The security landscape has evolved to a point where
most IT threats occur with the intention of generating financial gain for their
creators and financiers. Based on this premise, various attack or
threat types have proliferated and evolved to affect a greater number
of users and organizations.
THREAT CREATORS ARE EXTENDING THEIR PORTFOLIO INTO
A MARKET WHICH IS REQUESTING THIS TYPE OF SERVICEThe cybercrime “business
model” is based on creating a value chain that offers new methods, for
example cybercrime as a service, that is, the practice of
facilitating illegal activities via services. In other words, anyone could
acquire everything they need to organize frauds or cyberattacks, whatever their
skills or technical knowledge.
Cybercrime services for the highest bidder
The services sales model represents the natural
evolution of the offer into a market which is responding to a constantly
growing demand. This means that IT threat developers, as well as those
monetizing stolen data or kidnapping data, have begun to extend
their portfolio, activities and operations into a market that is
requesting this type of service, whether it be to affect companies, industries,
users, or even governments.
·
Fraud as a
Service (FaaS)
In the cybercrime arena, one of the industries most
affected by fraud is banking. A significant number of threats in the digital
era have been developed to generate losses for the users, mainly in the credit
and debit card sector, although fraud is not only limited to this
transaction option.
Similarly, the range of threats goes from stealing
cards, skimming and social engineering to attacks by phishing, malware such as PoS (Point of Sale)
and banking trojans – all with the intention of obtaining banking
data. In this context, fraud as a service can be offered, from the sale of
tools to carry out skimming to malicious codes especially developed to steal
financial data, such as Zeus.
·
Malware as a
Service (MaaS)
Additionally, some years ago malicious codes began
to be offered as a service, developed for specific activities and in parallel
with exploit kits. Once they have infiltrated systems via vulnerabilities,
they can insert malware to steal data and passwords, spy on
users’ activities, send spam, and access and remotely control the infected
equipment using an entire command and control (C&C) infrastructure.
This same principle has been used to begin to
propagate ransomware, that is, malicious codes designed to kidnap files or
systems and ask for a payment to retrieve them, thus taking the principle
of extortion, as applied to the digital environment, to a new
level. Exploit kits or botnets such as Betabot have begun to diversify their
malicious activities.
·
Ransomware as
a Service (RaaS)
The main idea of ransomware as a service focuses on
the fact that the people who develop this threat are not those who propagate it
– their task is limited to developing tools which are
capable of generating this type of malware automatically. Consequently, a
different group of individuals is involved in using these tools to create and
propagate it, whatever their skills or technical knowledge.

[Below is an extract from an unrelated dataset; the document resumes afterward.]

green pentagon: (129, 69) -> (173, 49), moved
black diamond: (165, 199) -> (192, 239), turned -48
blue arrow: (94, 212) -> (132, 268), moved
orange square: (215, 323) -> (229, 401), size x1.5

In this business model, both the developers of the
tools for generating ransomware and the individuals who distribute it enjoy
financial gains, in a “win-win” relationship. A well-known example
of ransomware as a service is Tox.
·
Attacks as a
Service (AaaS)
In the same context, attacks can be offered as a
service. For example, different attacks such as distributed denials of service
(DDoS) may be the result of a large number of infected systems belonging
to a botnet which are offered and hired out so that this type of attack can be
carried out. Moreover, they can be used to propagate more malicious codes, send
unwanted mass mails, or even be used to mine bitcoins.

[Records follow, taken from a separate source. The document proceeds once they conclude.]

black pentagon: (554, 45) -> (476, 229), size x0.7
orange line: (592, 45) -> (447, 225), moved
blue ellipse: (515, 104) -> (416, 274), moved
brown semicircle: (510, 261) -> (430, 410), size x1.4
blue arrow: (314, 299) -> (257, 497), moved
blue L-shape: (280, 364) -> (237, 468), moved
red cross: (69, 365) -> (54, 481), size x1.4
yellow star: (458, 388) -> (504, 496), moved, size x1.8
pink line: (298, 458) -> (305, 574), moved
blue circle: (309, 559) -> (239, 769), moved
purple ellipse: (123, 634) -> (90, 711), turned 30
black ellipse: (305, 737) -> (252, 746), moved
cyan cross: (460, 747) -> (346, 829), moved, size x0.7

Cybercrime development and cybersecurity
paradigms
As is apparent, there are a wide range of IT
threats that can interact to offer new options to the cybercrime industry, and
which are available to anyone who has enough resources to
acquire them.
In the cybersecurity sector, it is important to
emphasize that the new conditions that have been evolving over recent years
bring two sides face to face: those responsible for protecting key assets in
organizations, against specialized, organized groups who invest resources such
as time and money in developing these cybercrime services, in a market
which continues to need them.
In this context, data security management has gone
from wondering whether the organization may or may not be affected to a focus
which assumes that the organization will be attacked, it is
only a matter of time before it occurs. So, from this perspective, protection
measures can be proactive, that is, coming up with realistic scenarios in which
data or other critical assets may be affected, so that the processes and data
need to be protected through a holistic focus.
This also involves developing defensive, offensive,
reactive, and proactive strategies, to try to avoid or resolve security
incidents and reduce risk to an acceptable level, in line with each
organization’s risk aversion or propensity. The focus, moreover, takes security
to be a process which cuts across the business’s essential
activities and which needs to improved on an ongoing basis.